When residents know their neighborhood and neighbors, Keady said, they become familiar with what is normal and what is not, and then they can take appropriate actions when things don’t feel right.
With Brentwood being a commuter community where many residents are gone for extended hours, Keady understands people might not want to bother their neighbors, especially if they’re new to a neighborhood. But she thinks a neighborhood watch group can be a good way to get to know them.
“You’re taking care of your neighborhood, looking out for your family, looking after your neighbors,” she said. “Everyone’s there for a very positive reason. So having a neighborhood watch meeting is a great icebreaker, especially for the new residents that may be moving into an established neighborhood. But even for a brand new neighborhood, it’s a great way to start off on a great note.”
Keady said a key educational component to the neighborhood watch partnership is how to be a hard target. Securing your homes, your vehicle, removing items from plain sight, locking side gates and fences, and using motion detector lighting and video surveillance are all practices that can help deter crime.

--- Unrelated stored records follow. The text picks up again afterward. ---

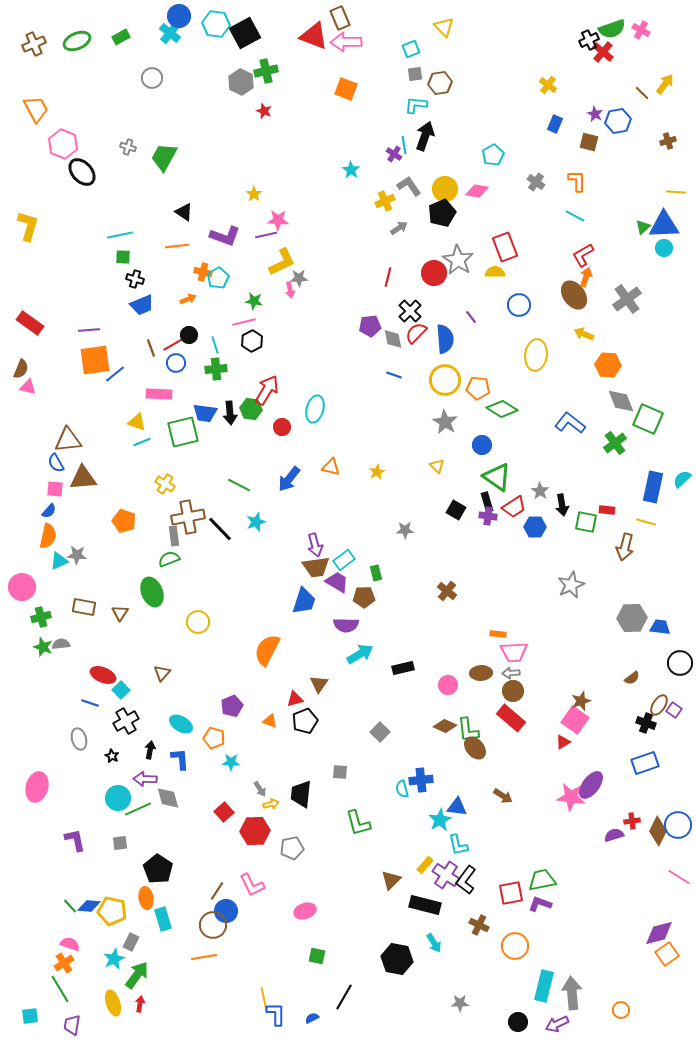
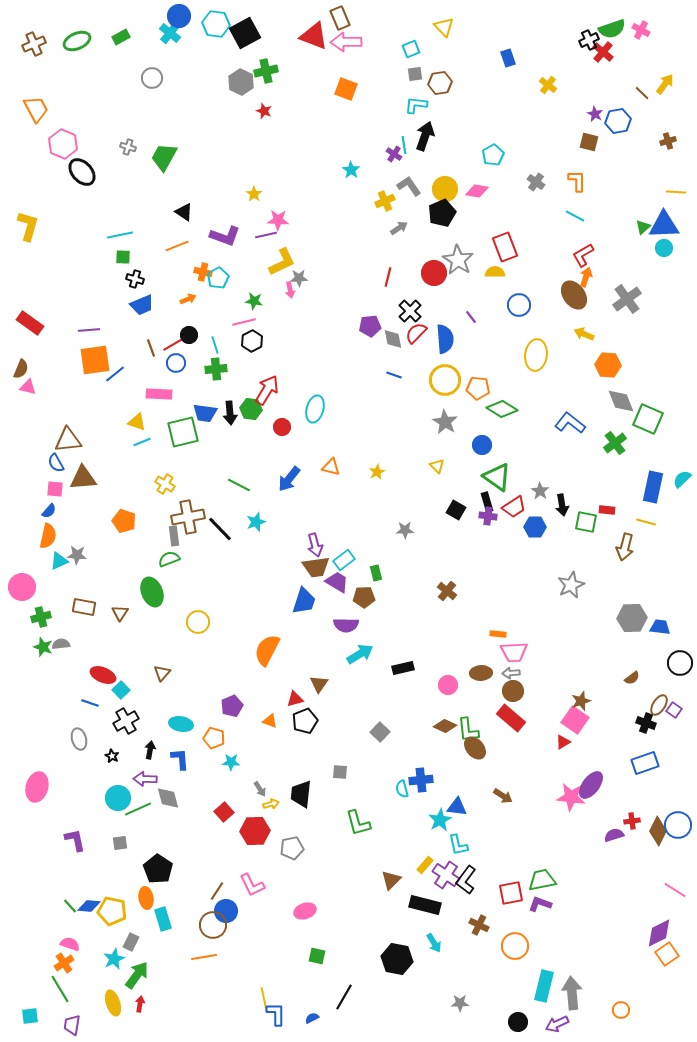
blue rectangle at (555, 124): moved 47 px left, 66 px up; rotated 42 degrees counterclockwise
orange line at (177, 246): rotated 15 degrees counterclockwise
cyan ellipse at (181, 724): rotated 20 degrees counterclockwise
pink line at (679, 877): moved 4 px left, 13 px down
purple diamond at (659, 933): rotated 12 degrees counterclockwise
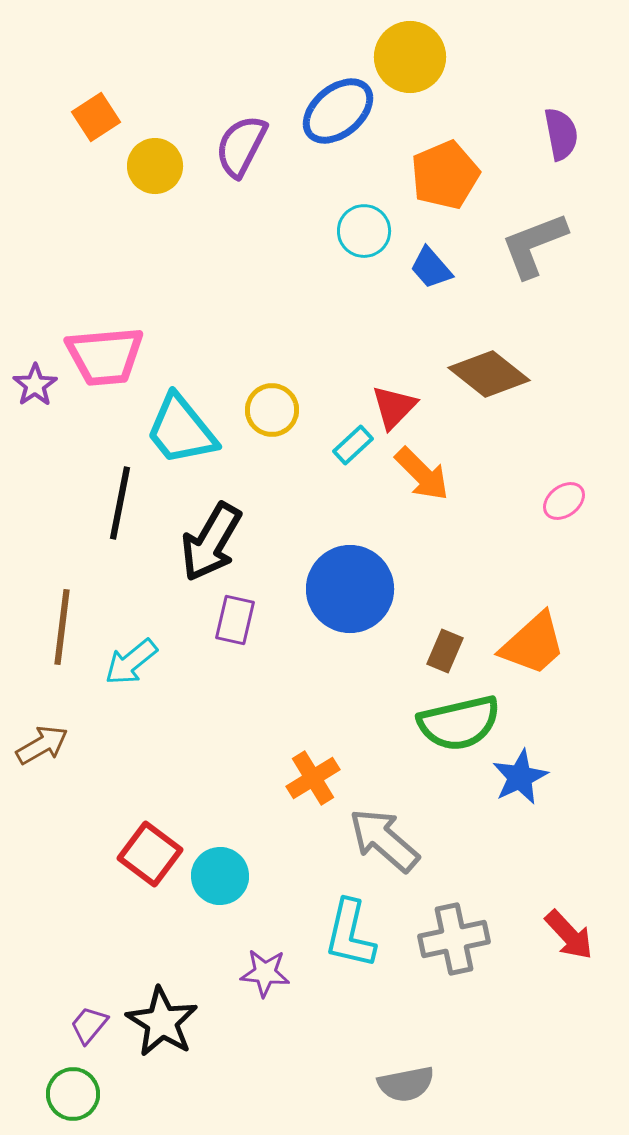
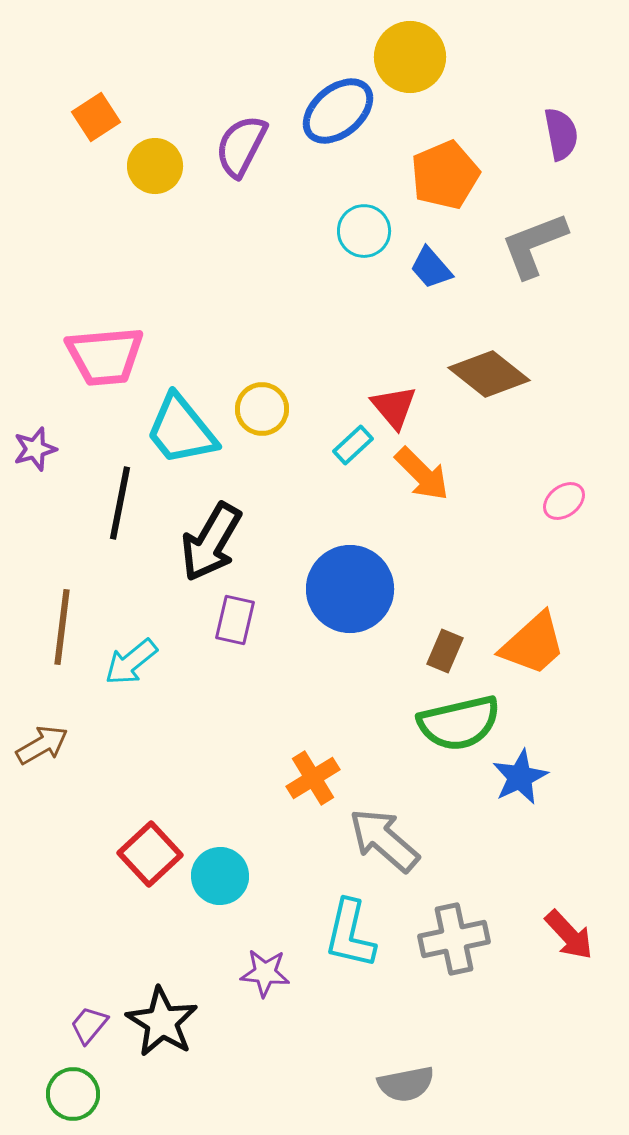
purple star at (35, 385): moved 64 px down; rotated 18 degrees clockwise
red triangle at (394, 407): rotated 24 degrees counterclockwise
yellow circle at (272, 410): moved 10 px left, 1 px up
red square at (150, 854): rotated 10 degrees clockwise
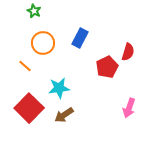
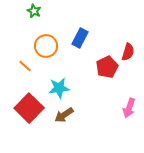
orange circle: moved 3 px right, 3 px down
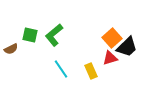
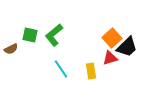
yellow rectangle: rotated 14 degrees clockwise
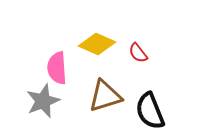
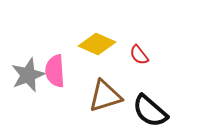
red semicircle: moved 1 px right, 2 px down
pink semicircle: moved 2 px left, 3 px down
gray star: moved 15 px left, 26 px up
black semicircle: rotated 27 degrees counterclockwise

The Brentwood Police Department has a video surveillance partnership program in which people can register their residential cameras, and the department can plot map where those cameras are. If a crime or suspicious activity occurs in their area, they can reach out to ask residents to potentially assist in the investigation by checking their cameras. Keady said the police department does not ask for access, and participation is voluntary.
“We do encourage the use of surveillance cameras and alarm systems; it only helps with the investigative process,” Keady said.
She emphasizes that if residents invest in a surveillance camera system, they should make sure it is high resolution, and that they know how to utilize it properly if a video needs to be extracted.
Keady said this community and law enforcement partnership is a vital component of the community, and she finds her work fulfilling.
“When I’m working with residents to maintain the quality of life for our community, that’s always a positive experience,” she said. “To work with individuals, especially when we’re doing that collaborative effort to address a concern, it makes you feel that you’ve contributed to the community in a positive way.”